Dataset entries

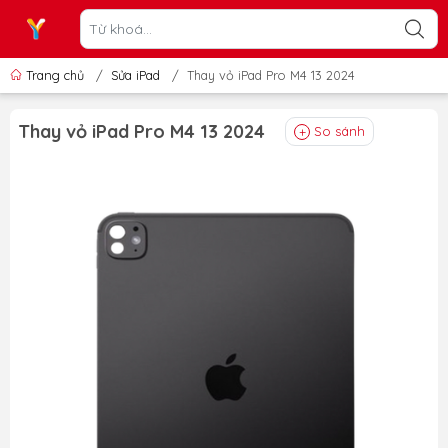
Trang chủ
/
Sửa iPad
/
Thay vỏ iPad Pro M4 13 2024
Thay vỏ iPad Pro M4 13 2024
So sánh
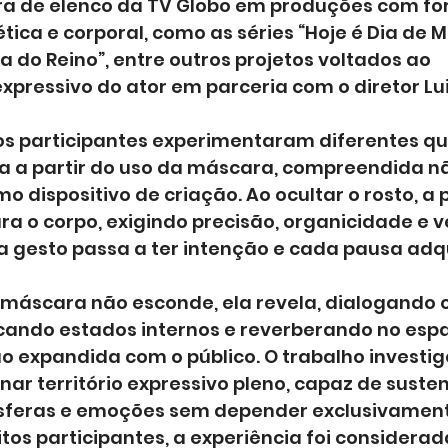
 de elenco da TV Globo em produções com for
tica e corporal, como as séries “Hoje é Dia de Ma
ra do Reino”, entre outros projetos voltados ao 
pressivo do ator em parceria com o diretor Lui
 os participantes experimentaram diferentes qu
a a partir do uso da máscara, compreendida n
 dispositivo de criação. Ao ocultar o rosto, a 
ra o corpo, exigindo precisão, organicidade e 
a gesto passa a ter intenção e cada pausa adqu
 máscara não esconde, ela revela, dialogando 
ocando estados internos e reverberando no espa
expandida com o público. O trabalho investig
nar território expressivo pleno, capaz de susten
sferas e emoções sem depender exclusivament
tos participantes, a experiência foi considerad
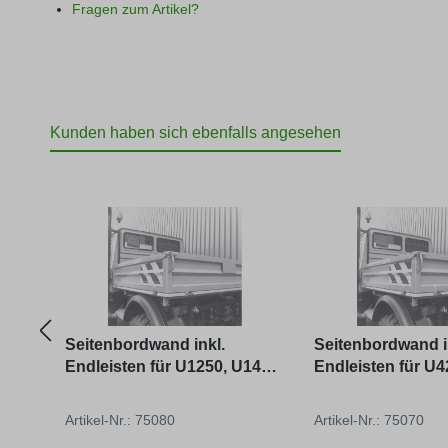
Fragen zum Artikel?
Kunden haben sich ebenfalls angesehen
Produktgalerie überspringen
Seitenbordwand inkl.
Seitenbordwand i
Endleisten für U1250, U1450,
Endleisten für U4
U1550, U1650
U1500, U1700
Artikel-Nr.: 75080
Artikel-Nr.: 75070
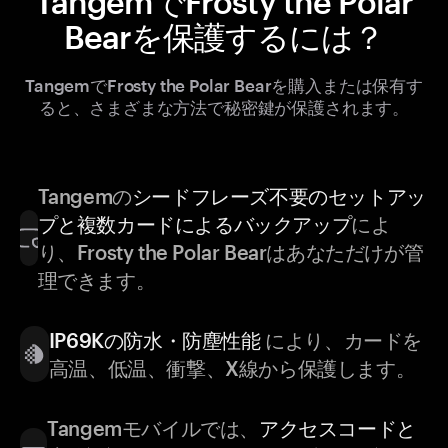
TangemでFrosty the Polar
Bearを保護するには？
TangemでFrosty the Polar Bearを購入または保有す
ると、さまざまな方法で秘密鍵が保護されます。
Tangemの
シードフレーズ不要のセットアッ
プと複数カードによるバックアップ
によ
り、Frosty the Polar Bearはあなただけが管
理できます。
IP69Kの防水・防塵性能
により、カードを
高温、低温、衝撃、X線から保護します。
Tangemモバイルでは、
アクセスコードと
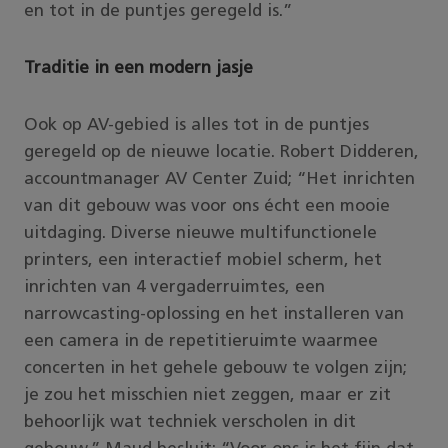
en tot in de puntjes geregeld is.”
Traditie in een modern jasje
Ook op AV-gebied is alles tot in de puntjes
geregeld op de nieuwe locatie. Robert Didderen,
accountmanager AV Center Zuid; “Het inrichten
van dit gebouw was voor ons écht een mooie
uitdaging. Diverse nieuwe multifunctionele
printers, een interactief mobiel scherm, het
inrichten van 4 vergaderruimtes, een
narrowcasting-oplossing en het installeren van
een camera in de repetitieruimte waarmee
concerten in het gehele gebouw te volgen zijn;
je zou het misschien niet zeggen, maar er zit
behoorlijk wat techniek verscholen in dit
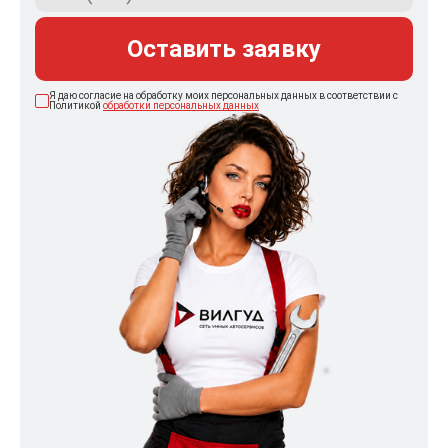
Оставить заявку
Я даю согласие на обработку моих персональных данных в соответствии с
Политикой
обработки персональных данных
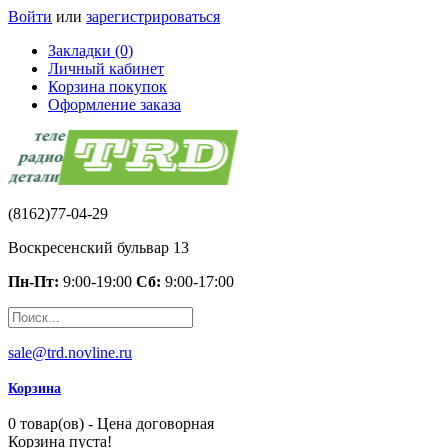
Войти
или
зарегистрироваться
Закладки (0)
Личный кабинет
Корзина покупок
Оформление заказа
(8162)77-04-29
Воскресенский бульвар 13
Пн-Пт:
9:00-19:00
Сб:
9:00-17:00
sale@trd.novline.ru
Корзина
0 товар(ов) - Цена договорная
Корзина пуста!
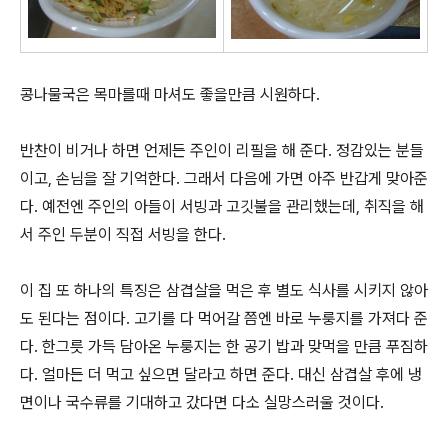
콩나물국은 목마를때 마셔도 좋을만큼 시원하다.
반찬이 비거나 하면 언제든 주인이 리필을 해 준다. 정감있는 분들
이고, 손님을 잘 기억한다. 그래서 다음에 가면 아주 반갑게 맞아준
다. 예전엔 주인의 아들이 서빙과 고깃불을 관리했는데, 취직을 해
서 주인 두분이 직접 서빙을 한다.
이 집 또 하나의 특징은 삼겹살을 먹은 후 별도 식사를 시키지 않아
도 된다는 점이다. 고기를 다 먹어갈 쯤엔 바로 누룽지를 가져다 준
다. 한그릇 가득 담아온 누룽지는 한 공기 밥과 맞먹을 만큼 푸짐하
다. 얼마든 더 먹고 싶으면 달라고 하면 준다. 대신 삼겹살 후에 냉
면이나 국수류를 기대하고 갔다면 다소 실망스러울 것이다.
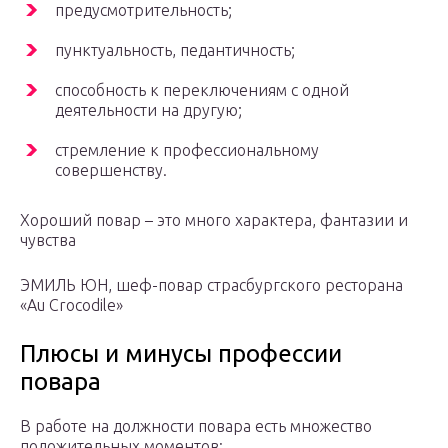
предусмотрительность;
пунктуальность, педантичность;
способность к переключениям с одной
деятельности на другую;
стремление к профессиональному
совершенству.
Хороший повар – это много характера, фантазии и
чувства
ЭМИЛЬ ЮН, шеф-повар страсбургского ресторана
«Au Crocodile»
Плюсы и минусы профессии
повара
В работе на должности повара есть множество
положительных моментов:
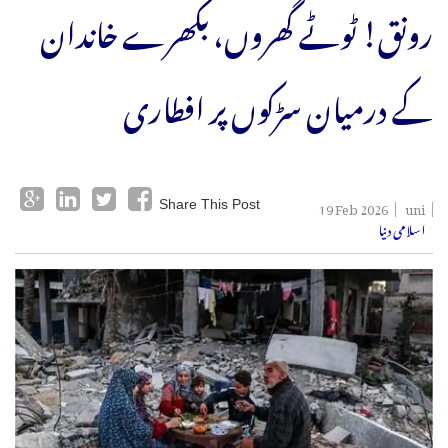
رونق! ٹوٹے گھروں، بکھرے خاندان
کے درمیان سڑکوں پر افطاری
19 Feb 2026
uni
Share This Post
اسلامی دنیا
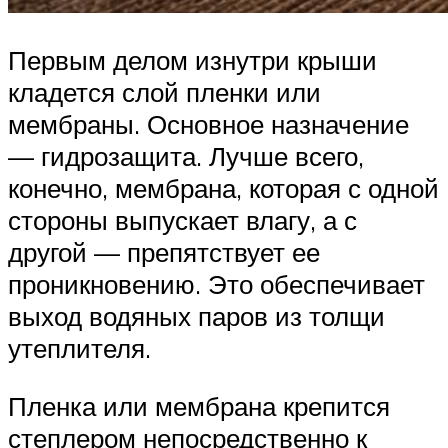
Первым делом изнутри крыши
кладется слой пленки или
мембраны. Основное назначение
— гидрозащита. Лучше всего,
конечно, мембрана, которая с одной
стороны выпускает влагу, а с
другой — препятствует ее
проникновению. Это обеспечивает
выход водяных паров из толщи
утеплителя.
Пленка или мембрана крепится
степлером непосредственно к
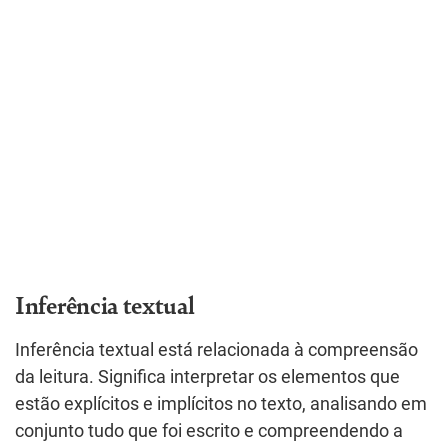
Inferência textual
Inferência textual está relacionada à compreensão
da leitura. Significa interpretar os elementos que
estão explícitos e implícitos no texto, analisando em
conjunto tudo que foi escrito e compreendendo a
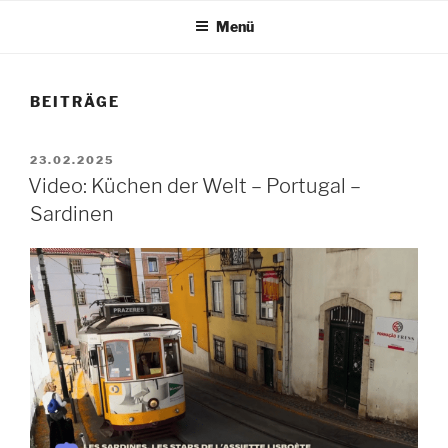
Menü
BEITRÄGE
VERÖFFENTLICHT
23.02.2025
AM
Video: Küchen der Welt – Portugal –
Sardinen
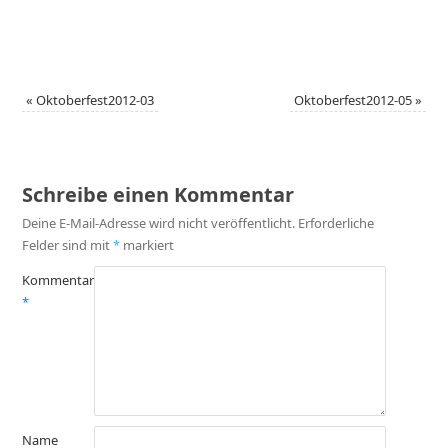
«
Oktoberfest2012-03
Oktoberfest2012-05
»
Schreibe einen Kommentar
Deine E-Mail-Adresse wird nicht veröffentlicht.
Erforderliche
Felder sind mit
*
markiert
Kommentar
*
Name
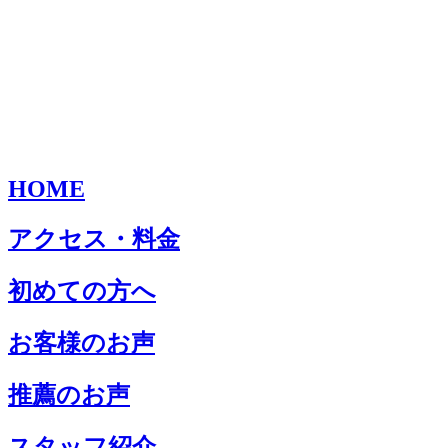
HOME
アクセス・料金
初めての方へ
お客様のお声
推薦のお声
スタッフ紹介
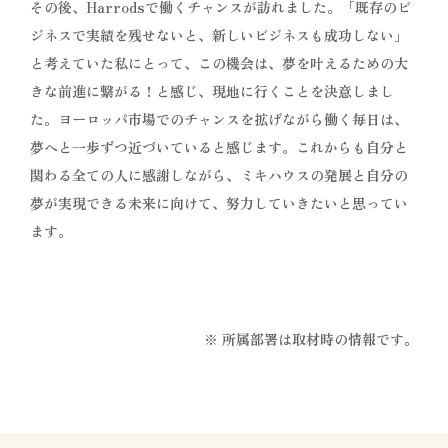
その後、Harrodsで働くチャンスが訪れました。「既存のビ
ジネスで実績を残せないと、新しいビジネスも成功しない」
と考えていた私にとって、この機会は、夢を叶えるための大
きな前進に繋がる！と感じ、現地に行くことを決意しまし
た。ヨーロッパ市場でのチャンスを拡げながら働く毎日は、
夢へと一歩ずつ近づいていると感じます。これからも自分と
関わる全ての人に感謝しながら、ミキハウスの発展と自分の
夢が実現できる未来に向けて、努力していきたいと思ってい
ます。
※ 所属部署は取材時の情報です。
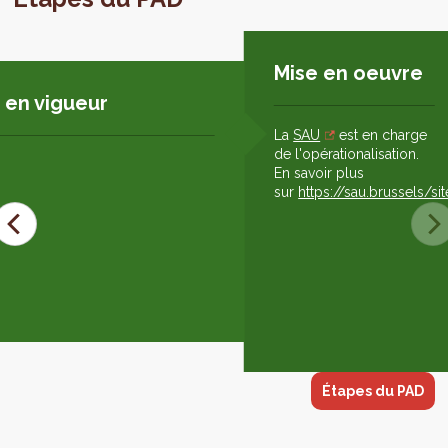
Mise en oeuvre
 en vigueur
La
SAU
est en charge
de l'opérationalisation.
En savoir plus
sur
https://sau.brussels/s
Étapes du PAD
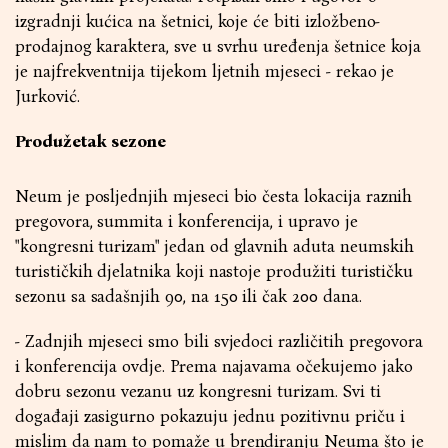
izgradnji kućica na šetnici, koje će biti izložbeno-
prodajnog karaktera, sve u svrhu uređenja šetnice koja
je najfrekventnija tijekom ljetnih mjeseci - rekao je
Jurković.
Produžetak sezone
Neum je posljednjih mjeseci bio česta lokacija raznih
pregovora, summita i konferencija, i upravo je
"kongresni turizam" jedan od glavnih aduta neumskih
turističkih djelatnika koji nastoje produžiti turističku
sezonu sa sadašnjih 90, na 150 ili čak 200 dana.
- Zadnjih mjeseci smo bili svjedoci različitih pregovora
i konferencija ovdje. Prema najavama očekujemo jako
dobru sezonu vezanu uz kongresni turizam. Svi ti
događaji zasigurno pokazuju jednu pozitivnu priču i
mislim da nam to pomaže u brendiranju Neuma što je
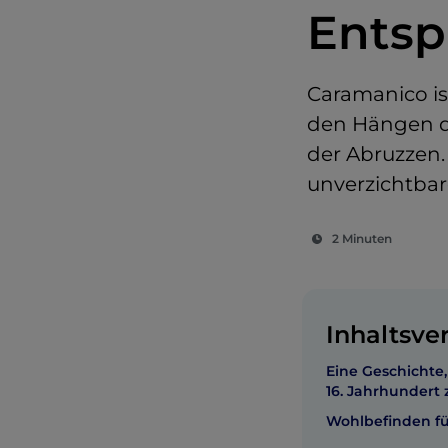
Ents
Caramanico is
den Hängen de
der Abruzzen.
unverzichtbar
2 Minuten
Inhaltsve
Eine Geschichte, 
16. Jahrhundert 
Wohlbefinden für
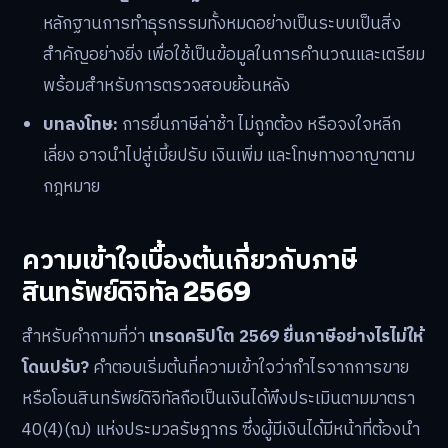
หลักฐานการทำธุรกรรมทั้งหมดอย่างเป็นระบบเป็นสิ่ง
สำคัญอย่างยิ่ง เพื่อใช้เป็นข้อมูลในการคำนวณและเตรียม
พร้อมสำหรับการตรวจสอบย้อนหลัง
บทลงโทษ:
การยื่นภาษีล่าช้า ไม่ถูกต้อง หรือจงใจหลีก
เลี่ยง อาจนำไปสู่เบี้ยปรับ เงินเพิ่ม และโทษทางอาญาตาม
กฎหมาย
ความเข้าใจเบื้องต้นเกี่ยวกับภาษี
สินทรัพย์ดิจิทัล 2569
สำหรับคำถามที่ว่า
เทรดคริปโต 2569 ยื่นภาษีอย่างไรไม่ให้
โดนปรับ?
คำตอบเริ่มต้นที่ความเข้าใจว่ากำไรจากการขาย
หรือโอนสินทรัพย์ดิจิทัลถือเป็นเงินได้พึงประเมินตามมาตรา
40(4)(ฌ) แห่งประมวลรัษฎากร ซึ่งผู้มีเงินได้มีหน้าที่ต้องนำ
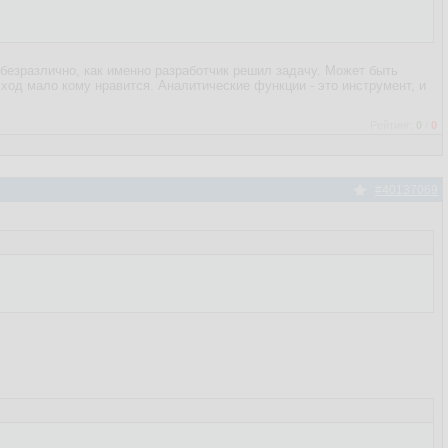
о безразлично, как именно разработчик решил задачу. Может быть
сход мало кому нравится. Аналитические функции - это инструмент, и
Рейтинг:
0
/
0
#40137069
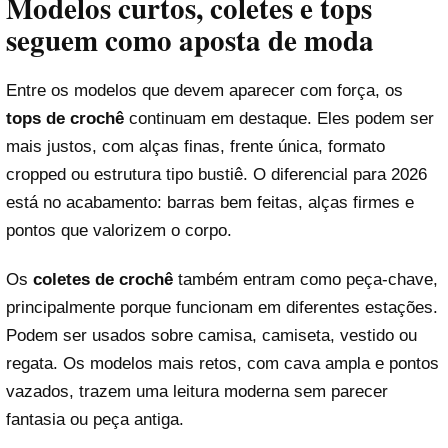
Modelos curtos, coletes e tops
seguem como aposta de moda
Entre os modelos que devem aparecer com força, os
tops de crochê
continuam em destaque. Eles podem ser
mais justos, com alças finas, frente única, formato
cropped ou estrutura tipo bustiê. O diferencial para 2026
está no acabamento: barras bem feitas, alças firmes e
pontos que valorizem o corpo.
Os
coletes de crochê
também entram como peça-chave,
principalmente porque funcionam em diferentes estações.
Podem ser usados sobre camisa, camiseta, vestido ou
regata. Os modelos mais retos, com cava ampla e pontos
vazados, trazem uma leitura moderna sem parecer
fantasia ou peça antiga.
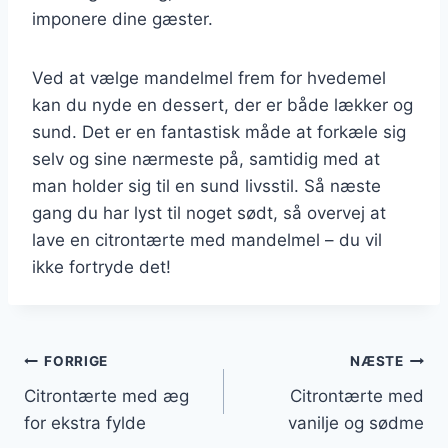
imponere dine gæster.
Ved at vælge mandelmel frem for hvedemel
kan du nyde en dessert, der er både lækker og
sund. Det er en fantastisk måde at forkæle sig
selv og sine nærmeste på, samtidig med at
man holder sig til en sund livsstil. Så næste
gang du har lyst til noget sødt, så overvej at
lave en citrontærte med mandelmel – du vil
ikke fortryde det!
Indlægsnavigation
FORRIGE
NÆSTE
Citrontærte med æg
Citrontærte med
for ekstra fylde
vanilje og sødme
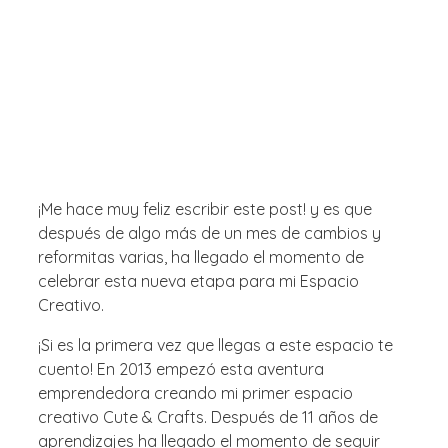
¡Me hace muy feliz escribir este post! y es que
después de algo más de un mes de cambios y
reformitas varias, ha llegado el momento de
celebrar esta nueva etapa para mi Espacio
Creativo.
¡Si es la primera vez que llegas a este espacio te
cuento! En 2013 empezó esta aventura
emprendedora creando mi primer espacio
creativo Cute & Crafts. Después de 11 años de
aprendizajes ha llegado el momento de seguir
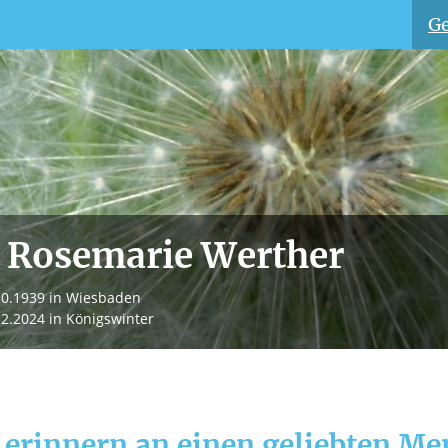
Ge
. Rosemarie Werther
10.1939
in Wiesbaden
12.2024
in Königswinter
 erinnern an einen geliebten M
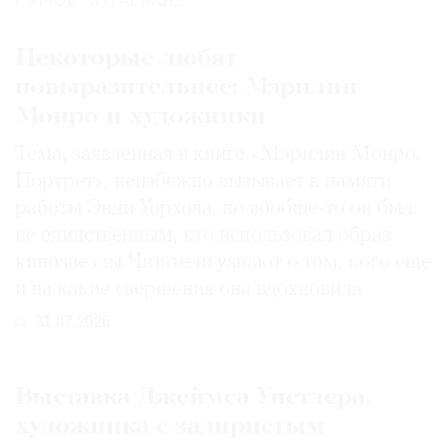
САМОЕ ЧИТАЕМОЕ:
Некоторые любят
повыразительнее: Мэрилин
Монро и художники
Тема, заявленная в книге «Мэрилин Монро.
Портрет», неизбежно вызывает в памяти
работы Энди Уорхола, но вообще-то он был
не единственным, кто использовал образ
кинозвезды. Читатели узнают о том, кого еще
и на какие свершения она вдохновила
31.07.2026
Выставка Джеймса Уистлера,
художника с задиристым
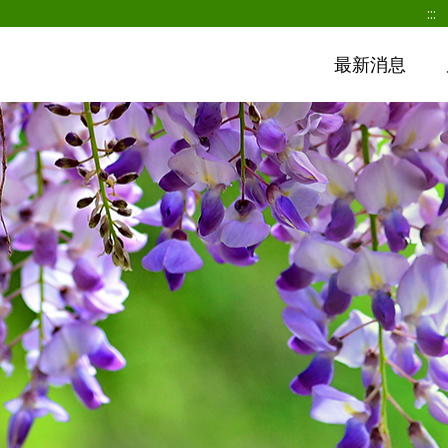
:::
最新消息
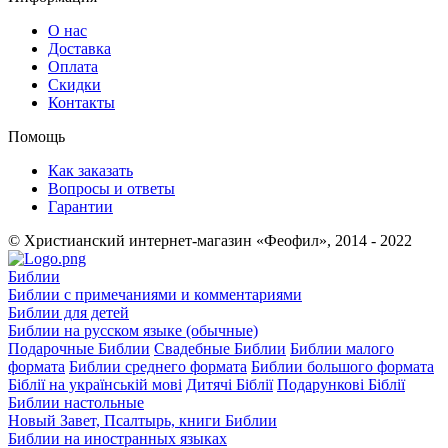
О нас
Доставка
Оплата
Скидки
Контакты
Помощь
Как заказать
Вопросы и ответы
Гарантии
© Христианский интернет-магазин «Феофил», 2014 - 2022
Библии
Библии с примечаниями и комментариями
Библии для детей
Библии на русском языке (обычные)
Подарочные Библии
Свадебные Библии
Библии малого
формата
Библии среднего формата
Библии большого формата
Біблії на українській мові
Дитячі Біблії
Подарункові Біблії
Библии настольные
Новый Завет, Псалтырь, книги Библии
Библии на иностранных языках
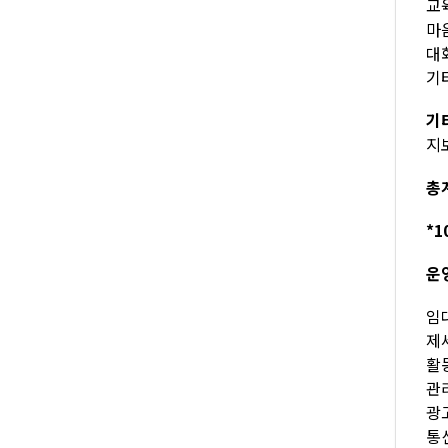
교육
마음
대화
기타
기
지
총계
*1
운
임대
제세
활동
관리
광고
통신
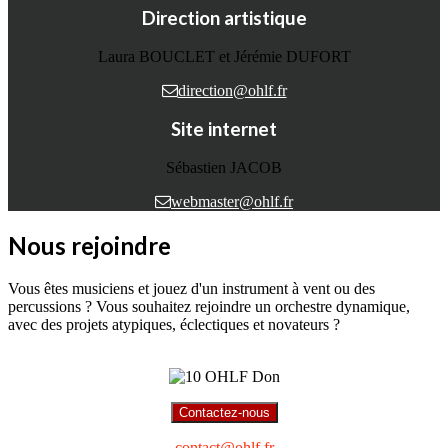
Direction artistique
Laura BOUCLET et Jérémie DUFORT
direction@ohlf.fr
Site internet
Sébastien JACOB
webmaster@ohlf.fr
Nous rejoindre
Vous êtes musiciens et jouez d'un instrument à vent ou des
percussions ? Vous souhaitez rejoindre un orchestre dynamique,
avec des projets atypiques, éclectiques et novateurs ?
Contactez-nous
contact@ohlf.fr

What this task involves.
Copy out the lines above from the line containing "também entram como" through the line containing "Новый Завет, Псалтырь, книги Библии", exactly, and keep the pictures out.

Exercise result.
também entram como peça-chave,
principalmente porque funcionam em diferentes estações.
Podem ser usados sobre camisa, camiseta, vestido ou
regata. Os modelos mais retos, com cava ampla e pontos
vazados, trazem uma leitura moderna sem parecer
fantasia ou peça antiga.
imponere dine gæster.
Ved at vælge mandelmel frem for hvedemel
kan du nyde en dessert, der er både lækker og
sund. Det er en fantastisk måde at forkæle sig
selv og sine nærmeste på, samtidig med at
man holder sig til en sund livsstil. Så næste
gang du har lyst til noget sødt, så overvej at
lave en citrontærte med mandelmel – du vil
ikke fortryde det!
Indlægsnavigation
FORRIGE
NÆSTE
Citrontærte med æg
Citrontærte med
for ekstra fylde
vanilje og sødme
¡Me hace muy feliz escribir este post! y es que
después de algo más de un mes de cambios y
reformitas varias, ha llegado el momento de
celebrar esta nueva etapa para mi Espacio
Creativo.
¡Si es la primera vez que llegas a este espacio te
cuento! En 2013 empezó esta aventura
emprendedora creando mi primer espacio
creativo Cute & Crafts. Después de 11 años de
aprendizajes ha llegado el momento de seguir
Ge
. Rosemarie Werther
10.1939
in Wiesbaden
12.2024
in Königswinter
 erinnern an einen geliebten M
САМОЕ ЧИТАЕМОЕ:
Некоторые любят
повыразительнее: Мэрилин
Монро и художники
Тема, заявленная в книге «Мэрилин Монро.
Портрет», неизбежно вызывает в памяти
работы Энди Уорхола, но вообще-то он был
не единственным, кто использовал образ
кинозвезды. Читатели узнают о том, кого еще
и на какие свершения она вдохновила
31.07.2026
Выставка Джеймса Уистлера,
художника с задиристым
:::
最新消息
О нас
Доставка
Оплата
Скидки
Контакты
Помощь
Как заказать
Вопросы и ответы
Гарантии
© Христианский интернет-магазин «Феофил», 2014 - 2022
Библии
Библии с примечаниями и комментариями
Библии для детей
Библии на русском языке (обычные)
Подарочные Библии
Свадебные Библии
Библии малого
формата
Библии среднего формата
Библии большого формата
Біблії на українській мові
Дитячі Біблії
Подарункові Біблії
Библии настольные
Новый Завет, Псалтырь, книги Библии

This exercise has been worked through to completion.